Despite the gaps in the budget, there is an undeniable sense of optimism in this budget’s willingness to deliver on its promises, while breaking away from decades of fiscal inertia and charting a reform-oriented course toward the future. The fact that the state has shown the political will to execute a vision is, in itself, a historic step forward. The machinery of digital transformation and economic formalization being built today has the potential to become an equalizer. But technology is only as inclusive as the architecture we design for it. If this record-shattering budget represents the scaffolding for a modernizing Nepal, the next phase of governance must ensure that the floor is raised alongside the ceiling.

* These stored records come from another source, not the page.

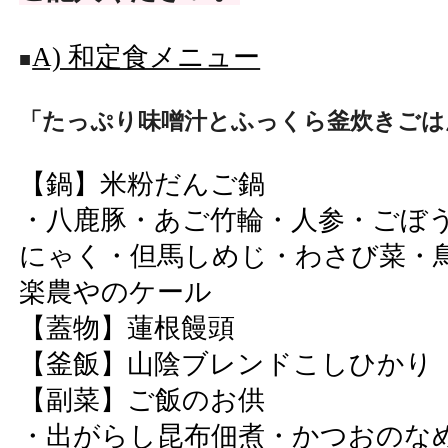
A) 和定食メニュー
■
「たっぷり味噌汁とふっくら釜炊きごは
【鍋】米粉だんご鍋
・八鹿豚・あご竹輪・人参・ごぼ
にゃく・但馬しめじ・わさび菜・
楽農やのケール
【蓋物】蓮根饅頭
【釜飯】山陰ブレンドこしひかり
【副菜】ご飯のお供
・出がらし昆布佃煮・かつおのな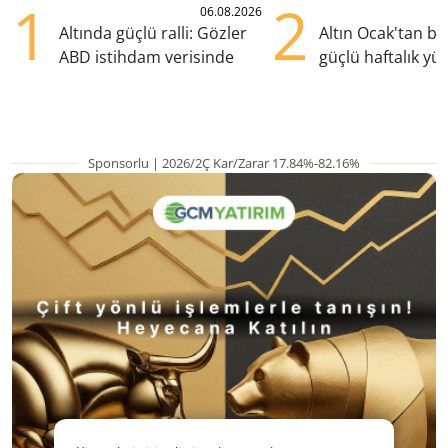
1
2
06.08.2026
Altında güçlü ralli: Gözler
Altın Ocak'tan b
ABD istihdam verisinde
güçlü haftalık yük
hazırlanıyor
Sponsorlu | 2026/2Ç Kar/Zarar 17.84%-82.16%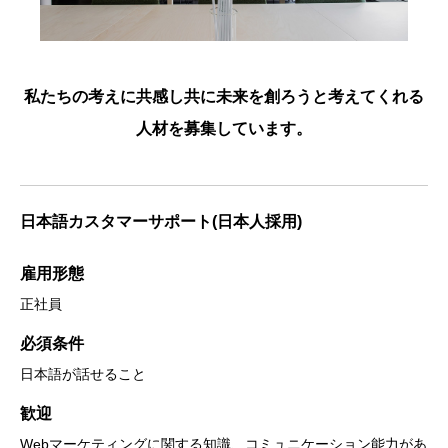
私たちの考えに共感し
共に未来を創ろうと考えてくれる
人材を募集しています。
日本語カスタマーサポート(日本人採用)
雇用形態
正社員
必須条件
日本語が話せること
歓迎
Webマーケティングに関する知識、コミュニケーション能力があ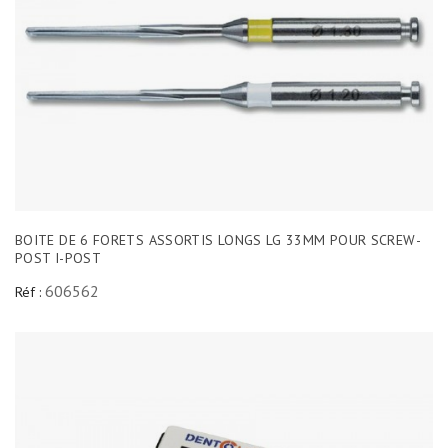
BOITE DE 6 FORETS ASSORTIS LONGS LG 33MM POUR SCREW-
POST I-POST
606562
Réf :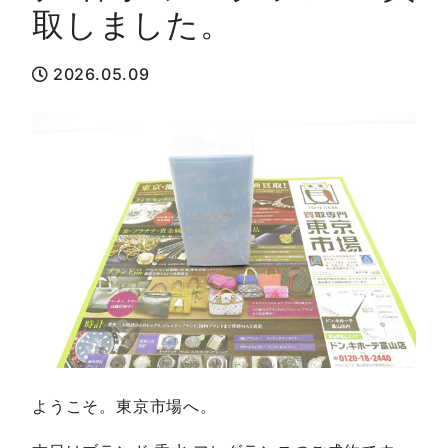
取しました。
2026.05.09
ようこそ。東京市場へ。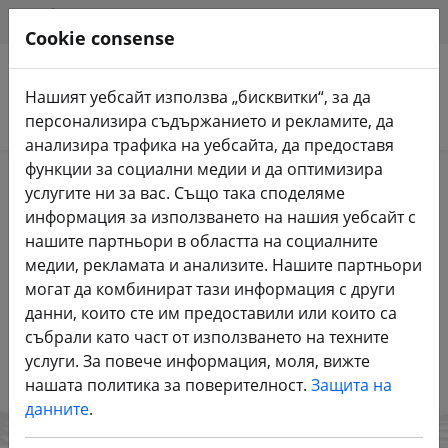
HILFE & SUPPORT
BG
Cookie consense
Нашият уебсайт използва „бисквитки“, за да
Търсене на продукти
персонализира съдържанието и рекламите, да
анализира трафика на уебсайта, да предоставя
Бъдете в крак с актуалните
функции за социални медии и да оптимизира
новини!
услугите ни за вас. Също така споделяме
информация за използването на нашия уебсайт с
Абонирайте се за бюлетина на
нашите партньори в областта на социалните
FPV24!
медии, рекламата и анализите. Нашите партньори
могат да комбинират тази информация с други
данни, които сте им предоставили или които са
АБОНИРАЙТЕ СЕ СЕГА
събрали като част от използването на техните
услуги. За повече информация, моля, вижте
нашата политика за поверителност.
Защита на
данните
.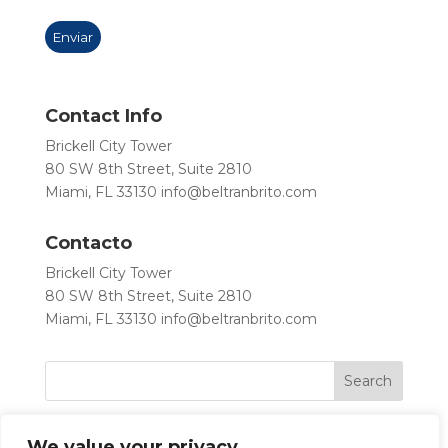
Contact Info
Brickell City Tower
80 SW 8th Street, Suite 2810
Miami, FL 33130
info@beltranbrito.com
Contacto
Brickell City Tower
80 SW 8th Street, Suite 2810
Miami, FL 33130
info@beltranbrito.com
We value your privacy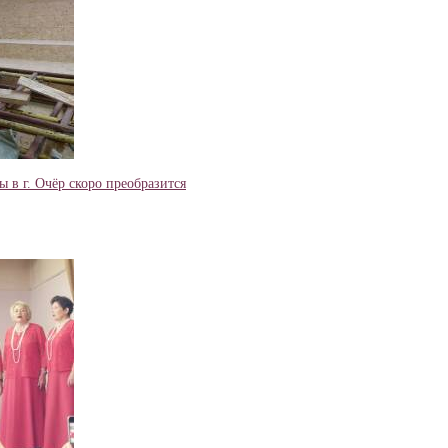
 в г. Очёр скоро преобразится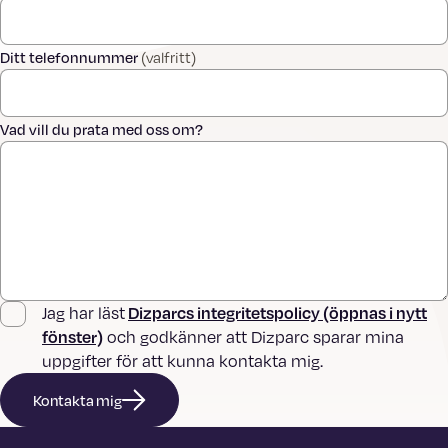
Ditt telefonnummer
(valfritt)
Vad vill du prata med oss om?
Dizparcs integritetspolicy (öppnas i nytt
Jag har läst
fönster)
och godkänner att Dizparc sparar mina
uppgifter för att kunna kontakta mig.
Kontakta mig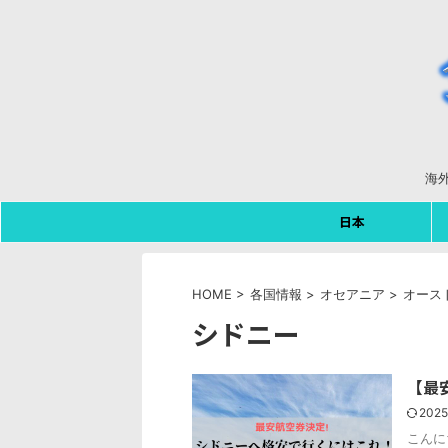
海
日本
HOME
>
各国情報
>
オセアニア
>
オース
シドニー
【最
2025
こんに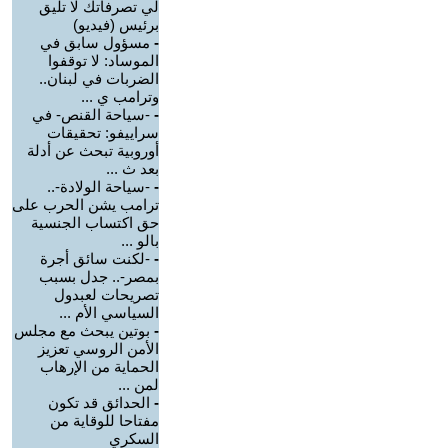
لي تصرفاتك لا تليق
برئيس (فيديو)
-
مسؤول سابق في
الموساد: لا توقفوا
الضربات في لبنان..
وترامب ي ...
-
-سياحة القنص- في
سراييفو: تحقيقات
أوروبية تبحث عن أدلة
بعد ث ...
-
-سياحة الولادة-..
ترامب يشن الحرب على
حق اكتساب الجنسية
بالو ...
-
-لكنت سائق أجرة
بمصر-.. جدل بسبب
تصريحات لعبدول
السياسي الأم ...
-
بوتين يبحث مع مجلس
الأمن الروسي تعزيز
الحماية من الإرهاب
لمن ...
-
الحدائق قد تكون
مفتاحا للوقاية من
السكري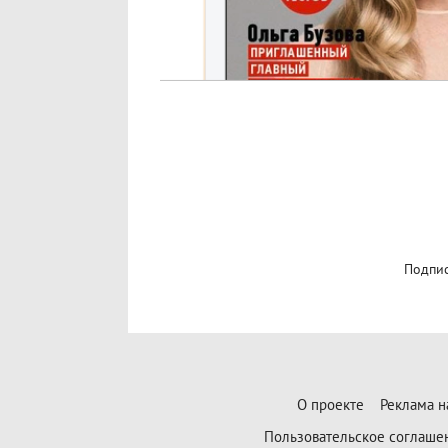
Подпис
О проекте
Реклама н
Пользовательское соглаше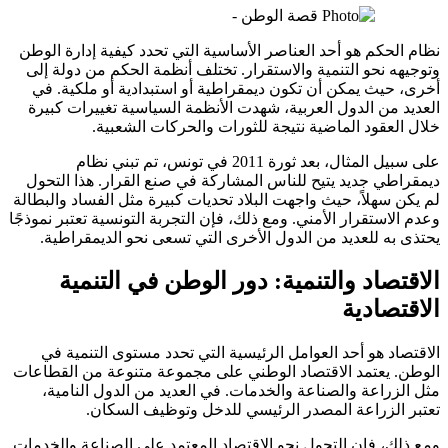
نظام الحكم هو أحد العناصر الأساسية التي تحدد كيفية إدارة الوطن
وتوجيهه نحو التنمية والاستقرار. تختلف أنظمة الحكم من دولة إلى
أخرى، حيث يمكن أن تكون ديمقراطية أو استبدادية أو ملكية. في
العديد من الدول العربية، شهدت الأنظمة السياسية تغييرات كبيرة
خلال العقود الماضية نتيجة للثورات والحركات الشعبية.
على سبيل المثال، بعد ثورة 2011 في تونس، تم تبني نظام
ديمقراطي جديد يتيح للناس المشاركة في صنع القرار. هذا التحول
لم يكن سهلاً، حيث واجهت البلاد تحديات كبيرة مثل الفساد والبطالة
وعدم الاستقرار الأمني. ومع ذلك، فإن التجربة التونسية تعتبر نموذجًا
يحتذى به للعديد من الدول الأخرى التي تسعى نحو الديمقراطية.
الاقتصاد والتنمية: دور الوطن في التنمية
الاقتصادية
الاقتصاد هو أحد العوامل الرئيسية التي تحدد مستوى التنمية في
الوطن. يعتمد الاقتصاد الوطني على مجموعة متنوعة من القطاعات
مثل الزراعة والصناعة والخدمات. في العديد من الدول النامية،
تعتبر الزراعة المصدر الرئيسي للدخل وتوظيف السكان.
ومع ذلك، فإن التحول نحو الاقتصاد المعتمد على الصناعة والخدمات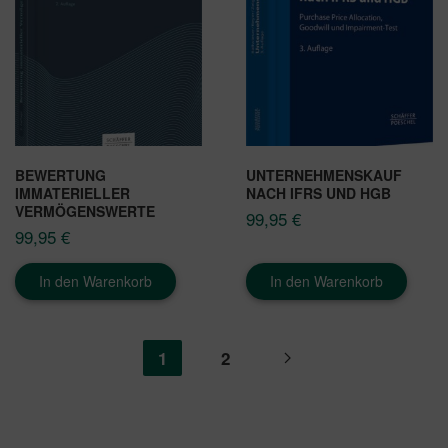
BEWERTUNG
UNTERNEHMENSKAUF
IMMATERIELLER
NACH IFRS UND HGB
VERMÖGENSWERTE
99,95
€
99,95
€
In den Warenkorb
In den Warenkorb
1
2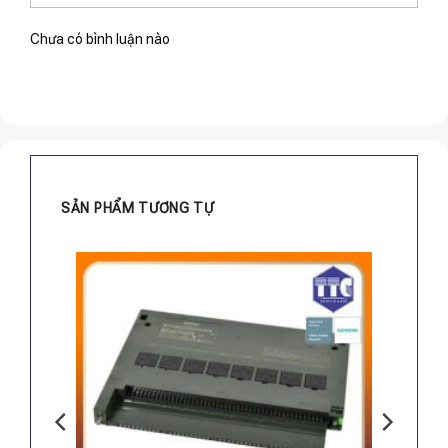
Chưa có bình luận nào
SẢN PHẨM TƯƠNG TỰ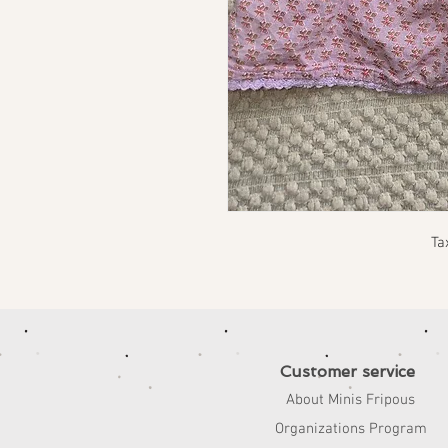
Ta
Customer service
About Minis Fripous
Organizations Program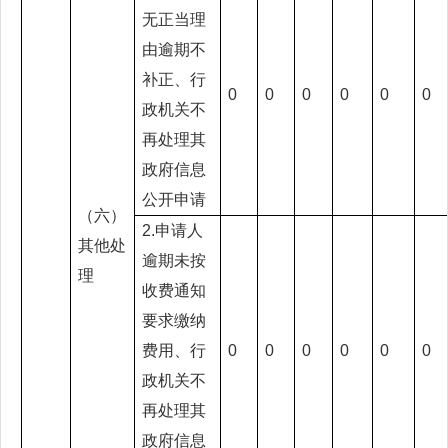
无正当理
由逾期不
补正、行
0
0
0
0
0
0
政机关不
再处理其
政府信息
公开申请
（六）
2.申请人
其他处
逾期未按
理
收费通知
要求缴纳
费用、行
0
0
0
0
0
0
政机关不
再处理其
政府信息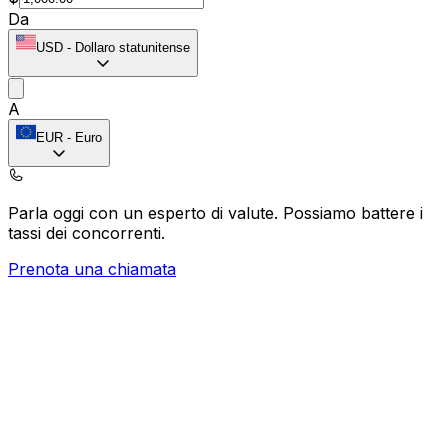
Da
USD
-
Dollaro statunitense
A
EUR
-
Euro
Parla oggi con un esperto di valute.
Possiamo battere i
tassi dei concorrenti.
Prenota una chiamata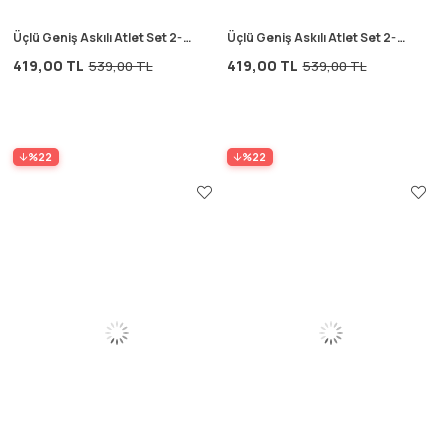
Üçlü Geniş Askılı Atlet Set 2-9
Üçlü Geniş Askılı Atlet Set 2-9
yaş Şeker Pembe
yaş Çizgili
419,00 TL
419,00 TL
539,00 TL
539,00 TL
%22
%22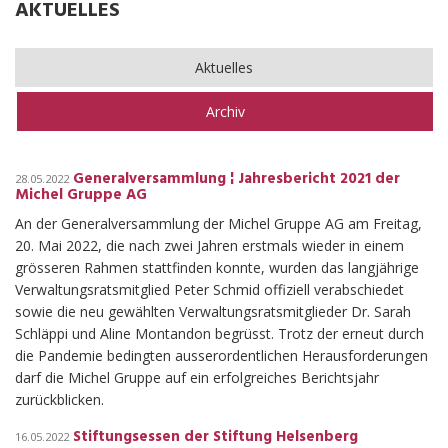
AKTUELLES
OFFENE STELLEN
UNTERLAGEN
Aktuelles
Archiv
Generalversammlung ¦ Jahresbericht 2021 der
28.05.2022
Michel Gruppe AG
An der Generalversammlung der Michel Gruppe AG am Freitag,
20. Mai 2022, die nach zwei Jahren erstmals wieder in einem
grösseren Rahmen stattfinden konnte, wurden das langjährige
Verwaltungsratsmitglied Peter Schmid offiziell verabschiedet
sowie die neu gewählten Verwaltungsratsmitglieder Dr. Sarah
Schläppi und Aline Montandon begrüsst. Trotz der erneut durch
die Pandemie bedingten ausserordentlichen Herausforderungen
darf die Michel Gruppe auf ein erfolgreiches Berichtsjahr
zurückblicken.
Stiftungsessen der Stiftung Helsenberg
16.05.2022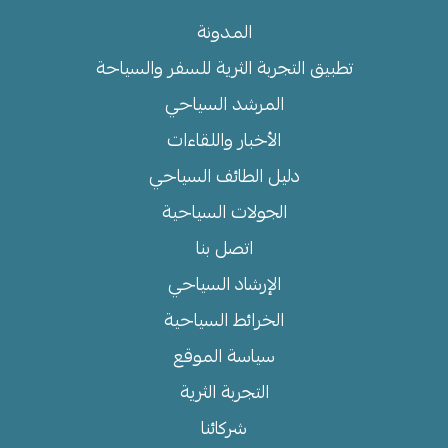
المدونة
تطبيق التجربة الثرية للسفر والسياحة
المرشد السياحي
الأخبار واللقاءات
دليل الطائف السياحي
الجولات السياحية
اتصل بنا
الإرشاد السياحي
الخرائط السياحية
سياسة الموقع
التجربة الثرية
شركائنا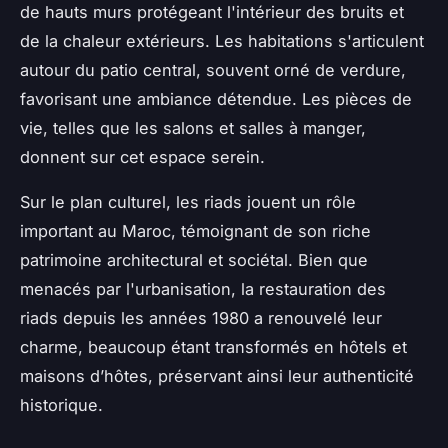
de hauts murs protégeant l'intérieur des bruits et
de la chaleur extérieurs. Les habitations s'articulent
autour du patio central, souvent orné de verdure,
favorisant une ambiance détendue. Les pièces de
vie, telles que les salons et salles à manger,
donnent sur cet espace serein.
Sur le plan culturel, les riads jouent un rôle
important au Maroc, témoignant de son riche
patrimoine architectural et sociétal. Bien que
menacés par l'urbanisation, la restauration des
riads depuis les années 1980 a renouvelé leur
charme, beaucoup étant transformés en hôtels et
maisons d’hôtes, préservant ainsi leur authenticité
historique.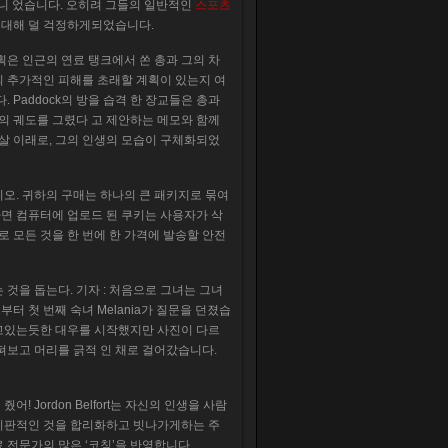
아니 었습니다. 오히려 그들의 일반적인
스포츠
 대해 덜 걱정하게되었습니다.
획은 인근의 연료 탱크에서 쏜 총과 그의 차
의 추가적인 피해를 초래할 계획이 있는지 여
 Paddock의 방을 습격 한 장교들은 총과
도의 궤도를 그렸다 고 제안하는 메모와 함께
량 학살 이래로, 그의 인생의 모습이 구체화되었
오. 귀하의 구매는 하나의 큰 패키지로 묶여
면 컴퓨터에 업로드 된 쿠키는 사용자가 삭
 모든 것을 한 번에 한 가격에 발송할 안전
것을 돕는다. 기자 : 처음으로 그녀는 그녀
 첫 번째 숙녀 Melania가 질문을 던졌습
하고있는듯한 대우를 시작했지만 사진이 다르
펴보고 머리를 긁적 인 채로 걸어갔습니다.
! Jordon Belfort는 자신의 인생을 사람
 비판적인 것을 합리화하고 빗나가게하는 주
료 전문가의 많은 ‘코칭’을 반영합니다.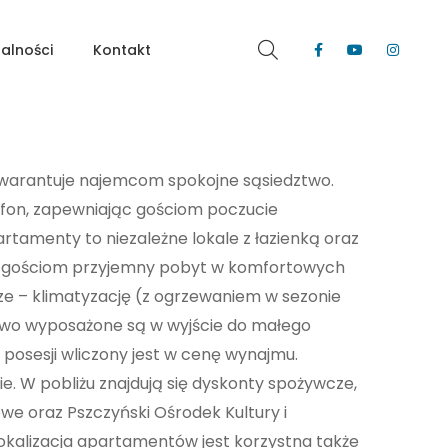
alności
Kontakt
 gwarantuje najemcom spokojne sąsiedztwo.
fon, zapewniając gościom poczucie
tamenty to niezależne lokale z łazienką oraz
ć gościom przyjemny pobyt w komfortowych
ze – klimatyzację (z ogrzewaniem w sezonie
kowo wyposażone są w wyjście do małego
osesji wliczony jest w cenę wynajmu.
. W pobliżu znajdują się dyskonty spożywcze,
owe oraz Pszczyński Ośrodek Kultury i
Lokalizacja apartamentów jest korzystna także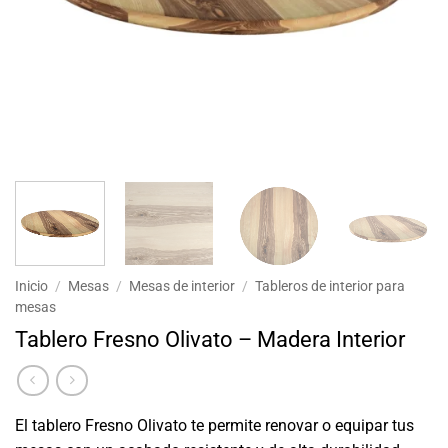
Inicio
/
Mesas
/
Mesas de interior
/
Tableros de interior para
mesas
Tablero Fresno Olivato – Madera Interior
El tablero Fresno Olivato te permite renovar o equipar tus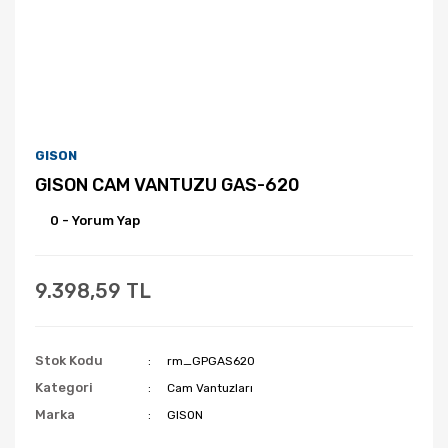
GISON
GISON CAM VANTUZU GAS-620
0 - Yorum Yap
9.398,59 TL
Stok Kodu
rm_GPGAS620
Kategori
Cam Vantuzları
Marka
GISON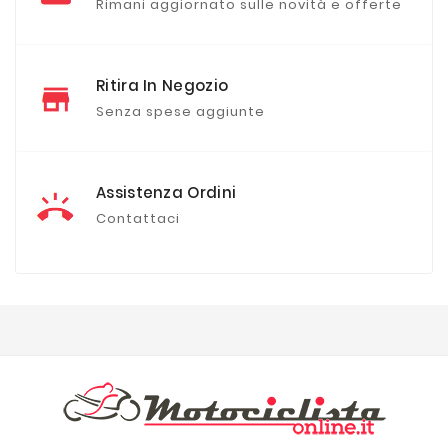
Rimani aggiornato sulle novità e offerte
Ritira In Negozio
Senza spese aggiunte
Assistenza Ordini
Contattaci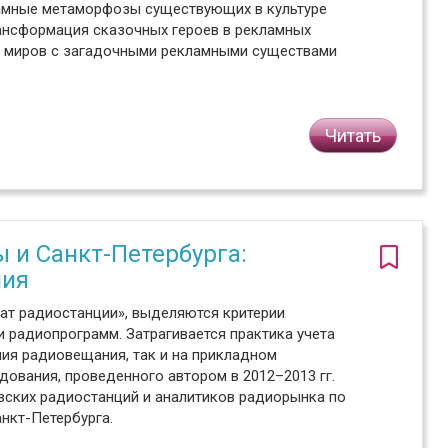
ламные метаморфозы существующих в культуре
рансформация сказочных героев в рекламных
х миров с загадочными рекламными существами
Читать
 и Санкт-Петербурга:
ния
ат радиостанции», выделяются критерии
 радиопрограмм. Затрагивается практика учета
ния радиовещания, так и на прикладном
дования, проведенного автором в 2012–2013 гг.
вских радиостанций и аналитиков радиорынка по
нкт-Петербурга.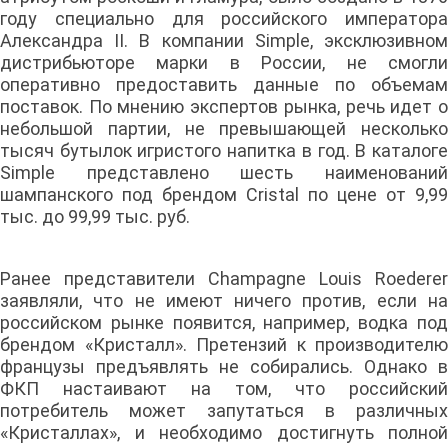
году специально для российского императора
Александра II. В компании Simple, эксклюзивном
дистрибьюторе марки в России, не смогли
оперативно предоставить данные по объемам
поставок. По мнению экспертов рынка, речь идет о
небольшой партии, не превышающей несколько
тысяч бутылок игристого напитка в год. В каталоге
Simple представлено шесть наименований
шампанского под брендом Cristal по цене от 9,99
тыс. до 99,99 тыс. руб.
Ранее представители Champagne Louis Roederer
заявляли, что не имеют ничего против, если на
российском рынке появится, например, водка под
брендом «Кристалл». Претензий к производителю
французы предъявлять не собирались. Однако в
ФКП настаивают на том, что российский
потребитель может запутаться в различных
«Кристаллах», и необходимо достигнуть полной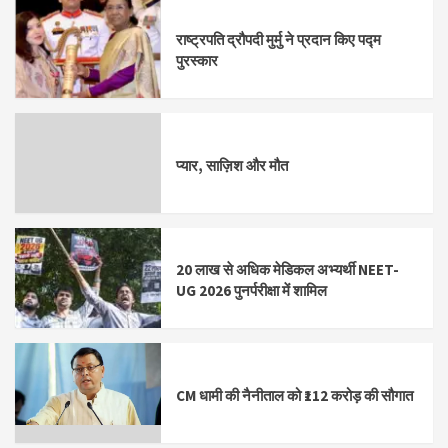
राष्ट्रपति द्रौपदी मुर्मु ने प्रदान किए पद्म
पुरस्कार
प्यार, साज़िश और मौत
20 लाख से अधिक मेडिकल अभ्यर्थी NEET-
UG 2026 पुनर्परीक्षा में शामिल
CM धामी की नैनीताल को ₹112 करोड़ की सौगात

NEFtakes are short-form analytical articles that provide concise, fact-focused insights into contemporary economic issues relevant to Nepal. Designed for a diverse audience, from students to policymakers, NEFtakes offer comprehensive yet easy-to-understand analysis, using clear and accessible language with minimal jargon. The views expressed belong to the author(s); however, all articles undergo an editorial review by Nepal Economic Forum (NEF) to ensure coherence and readability.